登陆注册
15477500000002

第2章 Pfeface(2)

"More's the pity, then. That's the only way I ever understand."

"Won't YOU tell, Douglas?" somebody else inquired.

He sprang to his feet again. "Yes--tomorrow. Now I must go to bed.

Good night." And quickly catching up a candlestick, he left us slightly bewildered. From our end of the great brown hall we heard his step on the stair; whereupon Mrs. Griffin spoke.

"Well, if I don't know who she was in love with, I know who HE was."

"She was ten years older," said her husband.

"Raison de plus--at that age! But it's rather nice, his long reticence."

"Forty years!" Griffin put in.

"With this outbreak at last."

"The outbreak," I returned, "will make a tremendous occasion of Thursday night;" and everyone so agreed with me that, in the light of it, we lost all attention for everything else.

The last story, however incomplete and like the mere opening of a serial, had been told; we handshook and "candlestuck," as somebody said, and went to bed.

I knew the next day that a letter containing the key had, by the first post, gone off to his London apartments; but in spite of--or perhaps just on account of--the eventual diffusion of this knowledge we quite let him alone till after dinner, till such an hour of the evening, in fact, as might best accord with the kind of emotion on which our hopes were fixed. Then he became as communicative as we could desire and indeed gave us his best reason for being so.

We had it from him again before the fire in the hall, as we had had our mild wonders of the previous night.

It appeared that the narrative he had promised to read us really required for a proper intelligence a few words of prologue.

Let me say here distinctly, to have done with it, that this narrative, from an exact transcript of my own made much later, is what I shall presently give.

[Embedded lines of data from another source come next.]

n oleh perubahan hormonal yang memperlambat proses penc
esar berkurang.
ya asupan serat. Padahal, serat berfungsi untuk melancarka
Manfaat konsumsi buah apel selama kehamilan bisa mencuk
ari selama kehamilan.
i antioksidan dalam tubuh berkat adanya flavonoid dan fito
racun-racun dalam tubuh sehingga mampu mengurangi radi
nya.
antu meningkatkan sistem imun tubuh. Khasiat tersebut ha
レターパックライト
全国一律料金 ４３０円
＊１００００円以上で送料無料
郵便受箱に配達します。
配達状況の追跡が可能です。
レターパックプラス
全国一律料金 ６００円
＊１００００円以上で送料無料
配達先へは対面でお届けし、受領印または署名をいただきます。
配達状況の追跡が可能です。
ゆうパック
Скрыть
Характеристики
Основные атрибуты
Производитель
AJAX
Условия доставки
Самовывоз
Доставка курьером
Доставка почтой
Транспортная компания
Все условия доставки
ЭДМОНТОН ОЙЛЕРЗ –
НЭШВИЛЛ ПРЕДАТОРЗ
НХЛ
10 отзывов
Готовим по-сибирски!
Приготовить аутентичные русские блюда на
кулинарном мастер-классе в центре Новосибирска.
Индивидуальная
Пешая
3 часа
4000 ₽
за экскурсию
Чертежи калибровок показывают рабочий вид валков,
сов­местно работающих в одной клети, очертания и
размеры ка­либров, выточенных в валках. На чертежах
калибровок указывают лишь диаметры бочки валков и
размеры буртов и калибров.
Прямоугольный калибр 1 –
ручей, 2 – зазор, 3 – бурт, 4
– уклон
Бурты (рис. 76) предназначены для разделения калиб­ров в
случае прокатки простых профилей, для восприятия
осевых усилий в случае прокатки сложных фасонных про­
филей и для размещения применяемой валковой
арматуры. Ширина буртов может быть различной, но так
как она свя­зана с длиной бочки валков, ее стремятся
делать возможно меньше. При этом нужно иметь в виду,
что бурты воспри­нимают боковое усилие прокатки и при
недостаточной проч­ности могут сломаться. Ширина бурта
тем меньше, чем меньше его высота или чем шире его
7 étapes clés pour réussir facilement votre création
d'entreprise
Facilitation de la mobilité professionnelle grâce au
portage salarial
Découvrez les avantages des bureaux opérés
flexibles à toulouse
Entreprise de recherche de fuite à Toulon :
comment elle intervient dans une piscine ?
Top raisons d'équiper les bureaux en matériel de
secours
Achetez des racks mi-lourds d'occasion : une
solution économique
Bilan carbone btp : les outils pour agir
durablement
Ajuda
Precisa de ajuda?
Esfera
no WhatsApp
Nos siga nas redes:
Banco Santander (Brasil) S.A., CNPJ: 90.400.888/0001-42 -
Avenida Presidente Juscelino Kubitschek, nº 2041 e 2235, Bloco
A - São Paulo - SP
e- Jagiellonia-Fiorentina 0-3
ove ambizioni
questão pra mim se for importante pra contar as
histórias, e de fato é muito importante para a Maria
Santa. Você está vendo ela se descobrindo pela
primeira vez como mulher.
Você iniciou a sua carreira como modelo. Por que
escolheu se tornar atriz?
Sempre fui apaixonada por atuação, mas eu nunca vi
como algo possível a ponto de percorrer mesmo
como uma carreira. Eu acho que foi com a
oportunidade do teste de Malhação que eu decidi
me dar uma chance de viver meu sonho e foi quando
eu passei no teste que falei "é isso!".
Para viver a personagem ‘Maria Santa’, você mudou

Poor Douglas, before his death--when it was in sight--committed to me the manuscript that reached him on the third of these days and that, on the same spot, with immense effect, he began to read to our hushed little circle on the night of the fourth.

The departing ladies who had said they would stay didn't, of course, thank heaven, stay: they departed, in consequence of arrangements made, in a rage of curiosity, as they professed, produced by the touches with which he had already worked us up.

But that only made his little final auditory more compact and select, kept it, round the hearth, subject to a common thrill.

The first of these touches conveyed that the written statement took up the tale at a point after it had, in a manner, begun.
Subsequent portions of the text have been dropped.